Skin inflammatory response (intlammatory response) refers to a series of blood vessel and cell reactions caused by injury or infection. Although moderate skin inflammatory response can protect the skin from foreign substances, excessive inflammation will cause the inflamed area to continue to appear red, Uncomfortable symptoms such as swelling, heat, pain, such as allergies or skin redness. Existing anti-inflammatory drugs such as nonsteroidal anti-inflammatory drugs (NSAIDs), although they can be used to treat or slow down many skin inflammatory reactions, however, these artificial compounds are still accompanied by side effects of varying degrees, causing users to Troubles.

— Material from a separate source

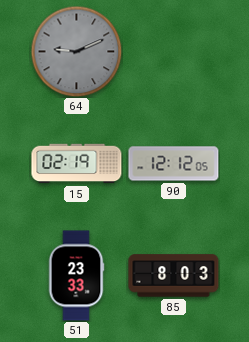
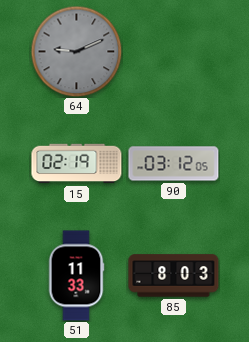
90: 12:12 -> 03:12
51: 23:33 -> 11:33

In addition, skin tissue is composed of epidermis, dermis and subcutaneous tissue. With age, physiological factors or environmental factors, human skin will age or slow down the renewal of keratinocytes. When skin keratinocytes are renewed slowly, the barrier function of the stratum corneum will decrease. When the skin is exposed to ultraviolet rays, such as ultraviolet B (ultraviolet radiation b, UVB), it will damage the stratum corneum and cause skin inflammation. Therefore, how to promote the proliferation of skin keratinocytes has also become an important topic in this field.

At present, most common methods used to promote the proliferation of skin keratinocytes are the use of medicines or skin care products applied to the skin. However, most of the conventional medicines and skin care products are made of chemical ingredients. Long-term use is not only harmful to human health, but also these products are often expensive and not affordable for ordinary users.

In order to solve the above-mentioned problems, those skilled in the art urgently need to develop novel medicines or skin care products with anti-inflammatory effects and promotion of keratinocyte proliferation to benefit the majority of people in need.

In view of this, the purpose of the present invention is to provide a use of an extract of South American Wedelia trilobata ( Sphagneticola trilobata ) for the preparation of a medicine or skin care product for preventing skin inflammation and promoting keratinocyte proliferation.

In an embodiment of the present invention, the extract of Wedelia chinensis is prepared by extracting Wedelia chinensis with water or alcohol as the extraction solvent.

In an embodiment of the present invention, the liquid-to-solid ratio of the extraction solvent to Wedelia chrysanthemum is 5-20:1-5.

In an embodiment of the present invention, the extraction temperature is between 50°C and 100°C.

In an embodiment of the present invention, the extraction time is between 0.5 and 3 hours.

In an embodiment of the present invention, anti-inflammatory of the skin includes reducing the production of interleukin-8 (IL-8) induced by ultraviolet radiation b (UVB).

In an embodiment of the present invention, the medicine includes a pharmaceutically acceptable carrier.

In an embodiment of the present invention, the medicine is in a dosage form for topical administration.

In an embodiment of the present invention, the medicine is in a dosage form for parenteral administration.

In an embodiment of the present invention, the skin care product is in a form for topical application.

In an embodiment of the present invention, the skin care product includes an acceptable adjuvant used in the skin care product manufacturing technology.

In summary, the effect of the South American Wedelia extract of the present invention is that a large amount of active substances (such as phenolic acids and diterpenes) of South American Wedelia are extracted through the extraction process, which can promote the rapid renewal and proliferation of keratinocytes. And anti-inflammatory effects on the skin, help the skin to isolate the external dirt, so that the skin protection power is improved.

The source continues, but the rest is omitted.